◆ Records for the exercise
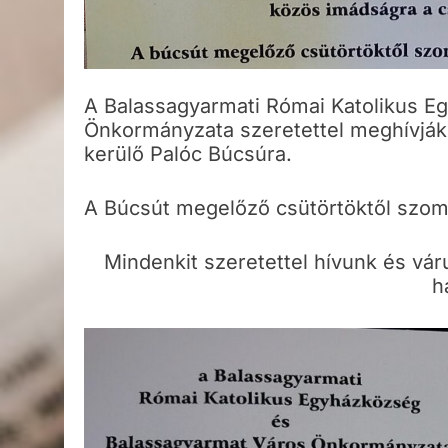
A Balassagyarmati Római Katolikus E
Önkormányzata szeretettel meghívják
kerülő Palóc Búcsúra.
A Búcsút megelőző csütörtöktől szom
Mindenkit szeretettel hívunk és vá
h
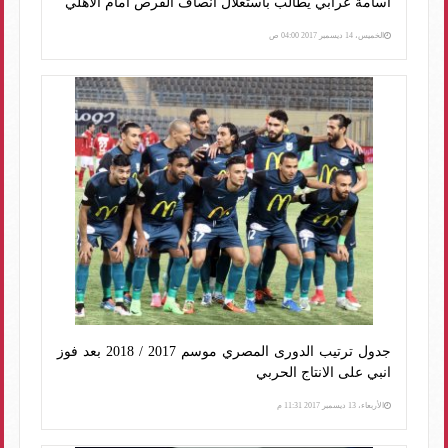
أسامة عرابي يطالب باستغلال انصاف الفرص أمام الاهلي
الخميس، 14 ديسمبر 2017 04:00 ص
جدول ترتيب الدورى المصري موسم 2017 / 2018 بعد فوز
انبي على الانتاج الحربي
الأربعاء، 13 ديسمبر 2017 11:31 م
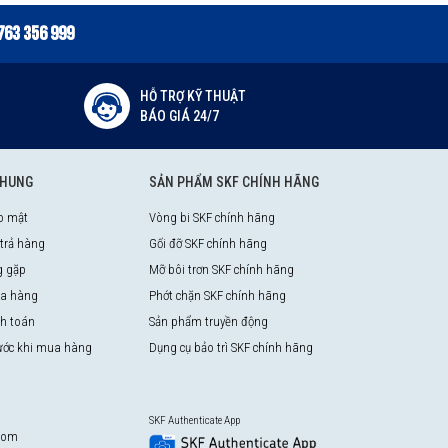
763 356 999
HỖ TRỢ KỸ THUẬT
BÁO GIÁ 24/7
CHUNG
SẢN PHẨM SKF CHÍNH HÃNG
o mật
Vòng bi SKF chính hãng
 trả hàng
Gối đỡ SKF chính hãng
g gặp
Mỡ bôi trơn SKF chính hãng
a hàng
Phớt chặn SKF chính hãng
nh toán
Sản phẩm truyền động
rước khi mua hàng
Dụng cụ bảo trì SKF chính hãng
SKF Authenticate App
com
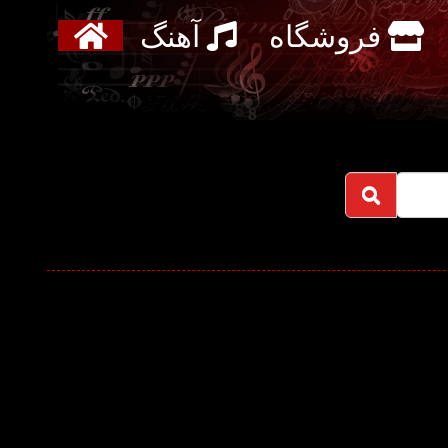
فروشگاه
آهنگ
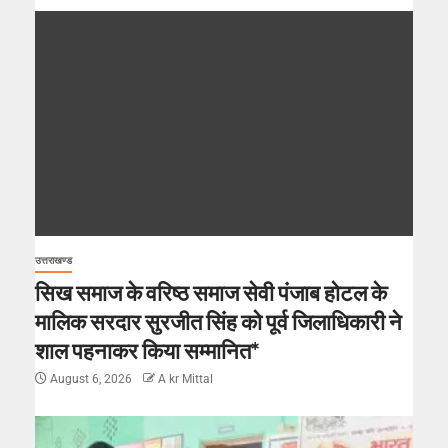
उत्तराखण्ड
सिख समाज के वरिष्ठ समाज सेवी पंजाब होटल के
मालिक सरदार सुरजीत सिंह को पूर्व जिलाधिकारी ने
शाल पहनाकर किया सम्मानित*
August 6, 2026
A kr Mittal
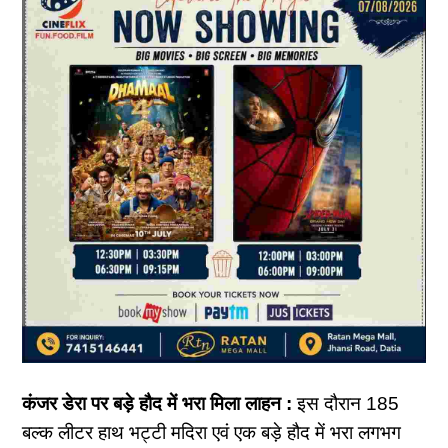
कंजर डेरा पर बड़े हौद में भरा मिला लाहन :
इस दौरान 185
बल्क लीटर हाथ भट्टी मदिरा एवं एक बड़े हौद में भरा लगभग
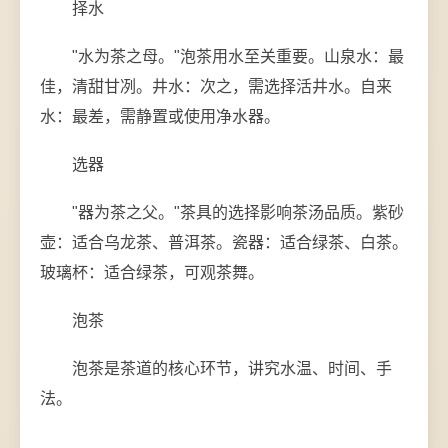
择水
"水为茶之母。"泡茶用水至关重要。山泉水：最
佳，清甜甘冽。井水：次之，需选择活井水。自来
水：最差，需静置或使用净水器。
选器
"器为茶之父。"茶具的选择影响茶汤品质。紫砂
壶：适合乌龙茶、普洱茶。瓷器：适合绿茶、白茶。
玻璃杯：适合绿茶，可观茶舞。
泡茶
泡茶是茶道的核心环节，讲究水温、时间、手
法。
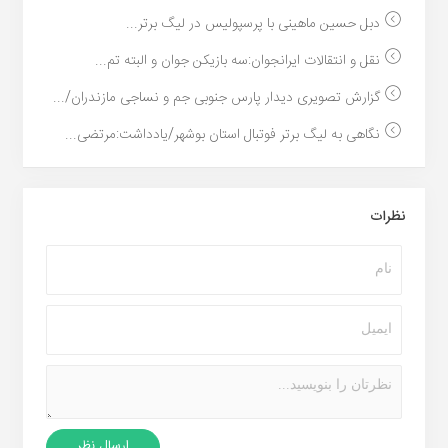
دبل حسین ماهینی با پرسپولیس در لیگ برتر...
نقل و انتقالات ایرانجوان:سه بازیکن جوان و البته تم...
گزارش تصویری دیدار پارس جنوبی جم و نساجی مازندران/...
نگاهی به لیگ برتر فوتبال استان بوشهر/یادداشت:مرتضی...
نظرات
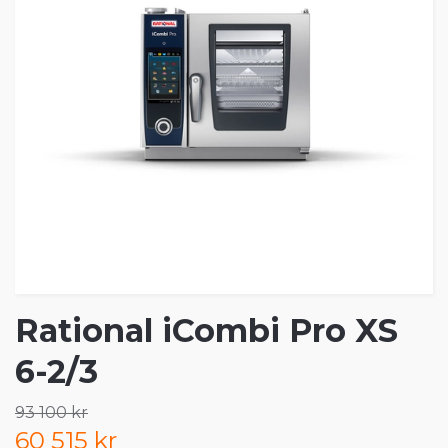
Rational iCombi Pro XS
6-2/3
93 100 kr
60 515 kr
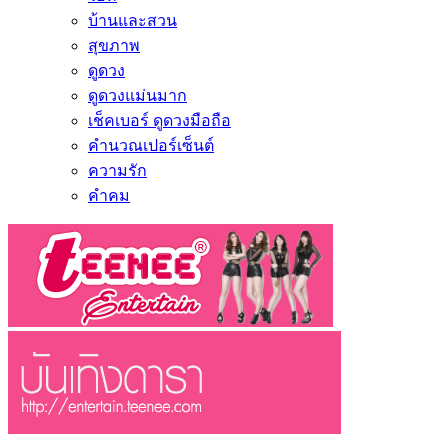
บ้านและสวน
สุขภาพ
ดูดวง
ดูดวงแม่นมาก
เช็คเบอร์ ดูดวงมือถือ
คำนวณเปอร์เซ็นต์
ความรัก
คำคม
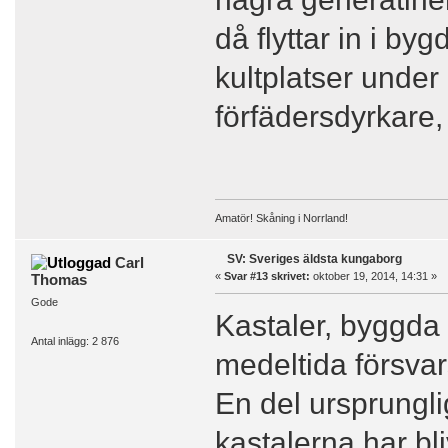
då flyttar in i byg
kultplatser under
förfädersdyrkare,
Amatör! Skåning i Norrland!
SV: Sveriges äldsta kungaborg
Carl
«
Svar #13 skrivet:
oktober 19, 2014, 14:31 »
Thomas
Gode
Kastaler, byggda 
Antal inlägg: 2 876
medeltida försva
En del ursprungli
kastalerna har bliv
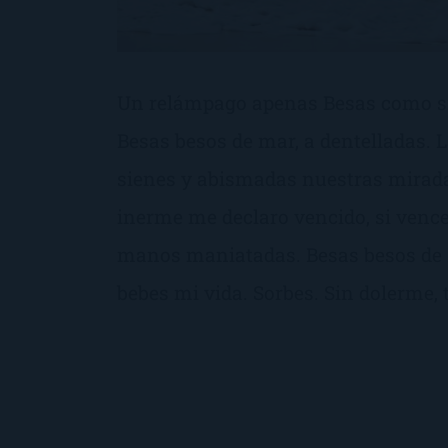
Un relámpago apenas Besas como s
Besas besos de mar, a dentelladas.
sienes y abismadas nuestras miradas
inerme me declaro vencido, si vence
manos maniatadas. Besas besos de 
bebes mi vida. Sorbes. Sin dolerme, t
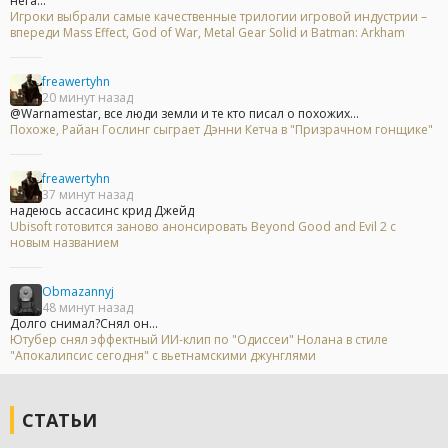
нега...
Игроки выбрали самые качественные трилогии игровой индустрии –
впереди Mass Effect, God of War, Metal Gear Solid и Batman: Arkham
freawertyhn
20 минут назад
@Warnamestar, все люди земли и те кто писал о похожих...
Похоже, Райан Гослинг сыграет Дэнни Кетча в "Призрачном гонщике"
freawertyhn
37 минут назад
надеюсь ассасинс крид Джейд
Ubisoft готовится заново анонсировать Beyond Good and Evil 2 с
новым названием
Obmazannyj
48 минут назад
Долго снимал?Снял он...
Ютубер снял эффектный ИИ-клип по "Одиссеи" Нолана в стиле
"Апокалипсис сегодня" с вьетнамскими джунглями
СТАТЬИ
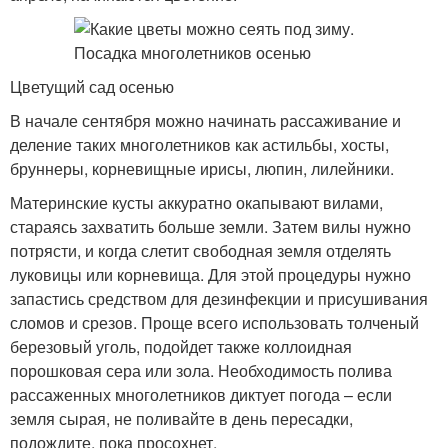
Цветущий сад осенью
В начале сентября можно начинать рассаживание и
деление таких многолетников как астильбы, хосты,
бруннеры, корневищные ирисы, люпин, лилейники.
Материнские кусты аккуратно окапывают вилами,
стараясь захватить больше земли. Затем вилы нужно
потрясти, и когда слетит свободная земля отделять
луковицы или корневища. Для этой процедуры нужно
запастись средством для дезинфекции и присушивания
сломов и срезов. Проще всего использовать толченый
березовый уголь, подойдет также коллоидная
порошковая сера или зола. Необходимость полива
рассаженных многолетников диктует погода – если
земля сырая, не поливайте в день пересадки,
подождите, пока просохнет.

==

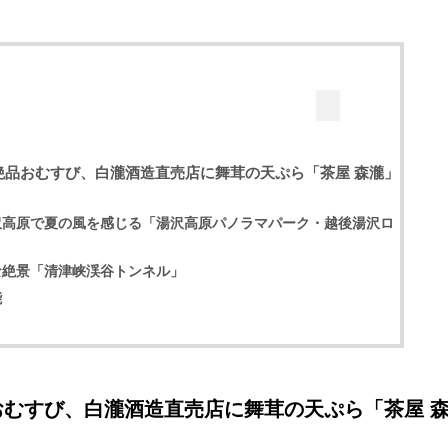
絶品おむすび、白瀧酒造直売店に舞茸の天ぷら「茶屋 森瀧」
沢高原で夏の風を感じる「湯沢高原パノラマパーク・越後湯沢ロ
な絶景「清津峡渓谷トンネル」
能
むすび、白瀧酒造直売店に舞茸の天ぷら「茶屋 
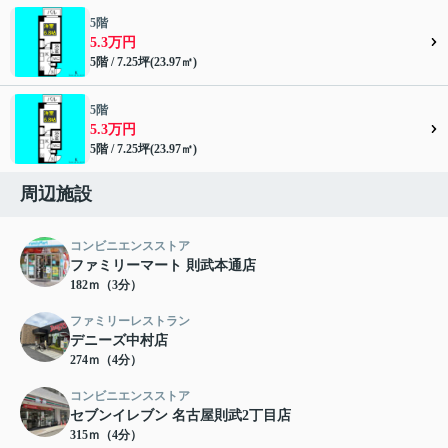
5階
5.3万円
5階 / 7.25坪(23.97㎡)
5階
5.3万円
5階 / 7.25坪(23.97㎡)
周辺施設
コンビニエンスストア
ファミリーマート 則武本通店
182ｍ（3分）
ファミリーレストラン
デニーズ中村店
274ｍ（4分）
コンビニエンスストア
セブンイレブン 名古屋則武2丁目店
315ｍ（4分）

◆ What is required
Look back over the records above. Reproduce exactly everything from the line with "الخميس، 14 ديسمبر 2017 04:00 ص" down to the line with "मालिक सरदार सुरजीत", inclusive, and leave the pictures out.

◆ Answer section
الخميس، 14 ديسمبر 2017 04:00 ص
جدول ترتيب الدورى المصري موسم 2017 / 2018 بعد فوز
انبي على الانتاج الحربي
الأربعاء، 13 ديسمبر 2017 11:31 م
763 356 999
HỖ TRỢ KỸ THUẬT
BÁO GIÁ 24/7
CHUNG
SẢN PHẨM SKF CHÍNH HÃNG
o mật
Vòng bi SKF chính hãng
 trả hàng
Gối đỡ SKF chính hãng
g gặp
Mỡ bôi trơn SKF chính hãng
a hàng
Phớt chặn SKF chính hãng
nh toán
Sản phẩm truyền động
rước khi mua hàng
Dụng cụ bảo trì SKF chính hãng
SKF Authenticate App
com
فروشگاه
آهنگ
उत्तराखण्ड
सिख समाज के वरिष्ठ समाज सेवी पंजाब होटल के
मालिक सरदार सुरजीत सिंह को पूर्व जिलाधिकारी ने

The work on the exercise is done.